John Gorton: He Did it His Way
by Ian Hancock
Sydney, Hodder, 2002, pp. 406 and index.
Between Sir Robert Menzies and Mr. John Howard the Liberal Party produced a series of Prime Ministers who will not be looked back on with pride. Holt, Gorton, McMahon and Fraser proved to fall far short in their capacities for what was required of a Prime Minister; and of these by no means the least controversial was the supreme egotist, John Gorton.
This biography of Gorton was written by Ian Hancock, a historian from the Australian National University. Hancock has one of the better reputations of Australian historians, and his biography reveals much diligence. It is well researched and adequately end-noted. Hancock comments, “This is an authorised and commissioned biography, written while I was a member of Sir John Gorton’s staff.” He correctly notes that his book is not a hagiography, but it is evident that he has taken an unduly sympathetic attitude towards his subject. Authorised biographies are always difficult, and seem almost invariably to be too prejudiced in favour of the person in question. This must generally be accounted as unfortunate: it has in fact led to a recent crop of misleading works, often written by journalists and partisan supporters.
Hancock is certainly correct in emphasising Gorton’s attitude, “I did it my way”. For example, when Gorton became Prime Minister in 1968 he appointed as his Principal Private Secretary Ms. Ainsley Gotto, a very young and attractive woman, whose personality was such that many senior public servants had difficulty in dealing with her. He also appointed Lenox Hewitt as the Secretary of the Prime Minister’s Department. The latter had an abrasive personality, and again relations between the Prime Minister’s Office and other senior public servants suffered.

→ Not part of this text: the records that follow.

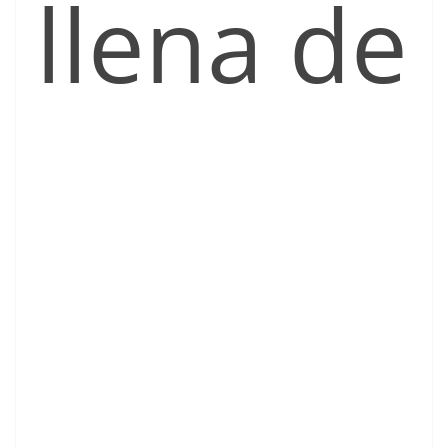
llena de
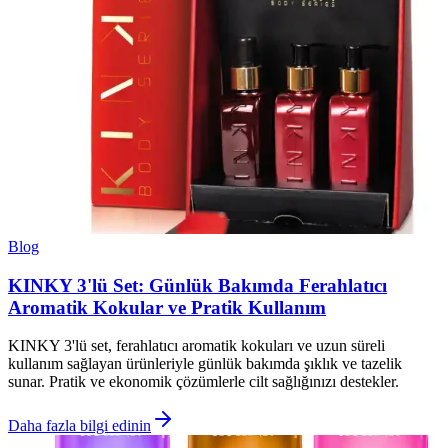
Blog
KINKY 3'lü Set: Günlük Bakımda Ferahlatıcı
Aromatik Kokular ve Pratik Kullanım
KINKY 3'lü set, ferahlatıcı aromatik kokuları ve uzun süreli
kullanım sağlayan ürünleriyle günlük bakımda şıklık ve tazelik
sunar. Pratik ve ekonomik çözümlerle cilt sağlığınızı destekler.
Daha fazla bilgi edinin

Perhaps by reason of his competitive personality and his sexual feelings, he preferred the company of women to that of men. (Hancock suggests unwisely that this was so because Gorton “realised that they were more intelligent and more interesting than men”, thus himself not distinguishing properly between the differing qualities of male and female intelligences.) A revealing episode (which fully illustrates Gorton’s poor character) occurred when on the evening of 1 November 1968 Gorton was awaited by the American Ambassador at his Embassy. Having been consuming alcohol for some hours, Gorton eventually arrived at the Embassy, long after midnight and perhaps as late as 2 a.m., in the company of an attractive 19-year-old journalist, Ms. Geraldine Willesee. At the Embassy he spent a long time sitting at one end of the room with Ms. Willesee “in private conversation to the exclusion of the Ambassador”, and discussed, amongst other things, the private fact that “he wanted to withdraw Australian forces from South Vietnam but was prevented by party policy from doing so”. Later Don Willesee, Geraldine’s father, was to accuse Gorton “of lying in claiming Geraldine had asked him for a lift when he had offered to give her a ride home”.

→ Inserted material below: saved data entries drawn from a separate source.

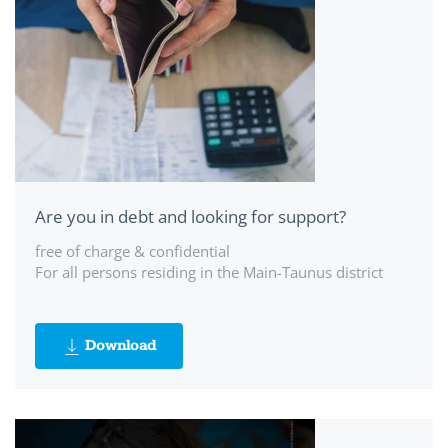
Are you in debt and looking for support?
free of charge & confidential
For all persons residing in the Main-Taunus district
Download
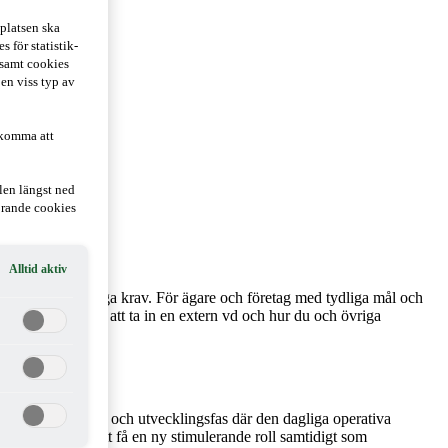
platsen ska
 för statistik-
 samt cookies
 en viss typ av
 komma att
len längst ned
hörande cookies
Alltid aktiv
ext och ställer höga krav. För ägare och företag med tydliga mål och
i när det är klokt att ta in en extern vd och hur du och övriga
aget i en tillväxt- och utvecklingsfas där den dagliga operativa
gheter för dig att få en ny stimulerande roll samtidigt som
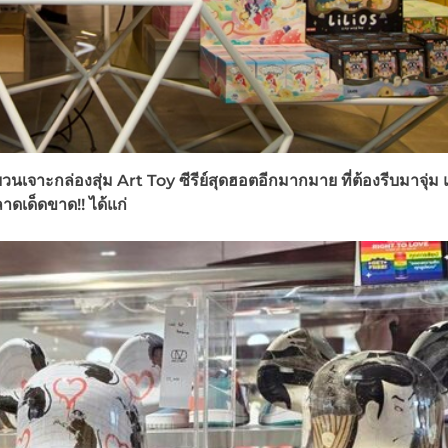
บวนเจาะกล่องสุ่ม
Art Toy ซีรีย์สุดฮอตอีกมากมาย ที่ต้องรีบมาจุ่ม
ดเด็ดขาด!! ได้แก่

During Gorton’s Prime-ministership he was not only criticised extensively in the press but also received diminishing support amongst his own back-bench. Eventually, on 10 March 1971, a vote of confidence in Gorton was tied in the party room 33-all. Knowing that his leadership was finished Gorton delivered a casting vote against himself, but, with characteristic inappropriateness, stood for and was elected to the position of deputy leader under McMahon.
Unfortunately what is not clear from Hancock’s account are the full reasons for the increasing lack of confidence in Gorton which led to his removal. Hancock refers to the personal ambitions of some of those who voted against Gorton. But of course in politics personal ambition is a general phenomenon, and it is important to understand how Gorton came so soon to be an object of general criticism and distrust and to lose respect. Hancock has provided an efficient case for the defence. But it is also important that Gorton’s failings be full explained, and this had not been done adequately.